Oh era incredulo. «Non volevo nemmeno recitare, all'inizio e tu lo sai benissimo! Mi ha scelto la Nuan!»
«E quindi? Hai sempre saputo che io ci tenevo, che la volevo io, la parte!»
L'ingiustizia di quelle accuse era urticante. «E io te la volevo cedere! Tu mi hai spinto ad accettare!»
Era vero, maledizione, ma Teh si sentiva addosso una frustrazione insopportabile e un disperato bisogno di sfogarla. Era geloso, terribilmente. Perché per la prima volta aveva preso in considerazione di competere con Oh-aew e, quando ci aveva pensato, si era reso conto che vincere non era scontato. Oh era oggettivamente più bello e in costume stava meglio di lui. Quando combatteva con la spada era cento volte più elegante. E quella sera, a parte tutto, aveva davvero fatto un ottimo lavoro. Nel turbine di questi pensieri, nel sangue che andava alla testa, le parole gli uscivano di bocca senza controllo: «Sei un traditore! Ti ho aiutato perché ti credevo mio amico!»
Quello era stato il primo affondo. Il primo sangue di quel duello. La prima cicatrice di Oh-aew.
«Non avrei mai pensato che proprio tu saresti diventato un mio rivale!»
Rivale? Oh-aew non credeva alle sue orecchie. Non aveva mai pensato che Teh potesse essere così scemo. Non aveva mai pensato che potesse fargli così male. Difendersi era stato un istinto. «Che c'è? Sei invidioso come sempre? Hai paura di me? Magari posso fare meglio di te!»
Teh era impallidito. «Meglio che neanche ci provi! Lascia perdere!»
«No, che non lascio perdere!

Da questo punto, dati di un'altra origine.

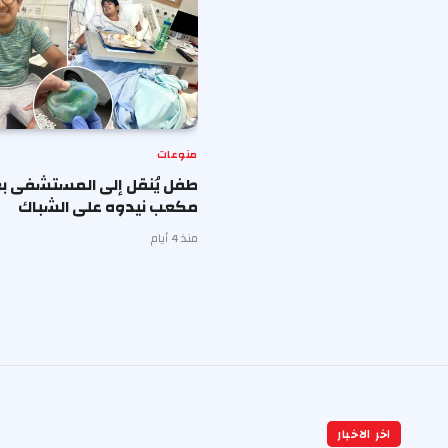
منوعات
طفل يُنقل إلى المستشفى بع
مكعب نيدوه على الشباك
منذ 4 أيام
اخر الاخبار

Stai facendo lo stronzo!»
«Lascia perdere» aveva urlato Teh fuori di sé e poi aveva proseguito, gridando ancora più forte: «Mollerai tutto come sempre. Uno come te non ce la farà mai!»
Il disprezzo di quella frase aveva trafitto Oh-aew come una lancia, proprio nel punto vitale in cui si annidavano le sue insicurezze e la strisciante consapevolezza di valere ben poco. Non era mai stato ferito da una distanza così ravvicinata e il dolore era stato così acuto da toglierli la ragione.
Se fosse stato lucido, avrebbe capito che non era stato Teh a gridare, ma il buco che aveva dentro. Che il veleno nel suo sangue aveva scelto le parole, la collera le aveva urlate. Avrebbe capito che il disprezzo era reale, ma non era rivolto a lui. Teh stava urlando a se stesso le proprie intime paure.
Ma Oh-aew era troppo giovane. Troppo orgoglioso. E sanguinava troppo.
Si erano separati trattenendo le lacrime. Si erano odiati per pochi minuti e poi si sarebbero rimpianti molto a lungo. L'orgoglio aveva fatto il resto: il litigio era degenerato in una in una lotta di ostinazione, un risentimento a oltranza che aveva nutrito un silenzio distruttivo e la convinzione, da ambo le parti, di essere l'unica vittima di un tradimento inaudito.
Poi Teh aveva cambiato scuola, un paio di mesi dopo, quando la sua domanda di borsa di studio era stata accettata in uno degli istituti migliori della provincia. E non si erano mai più rivolti la parola.
Così il gelo della distanza aveva bruciato tutti i fiori dell'amicizia. Quanto fossero forti le radici, solo il tempo lo avrebbe detto.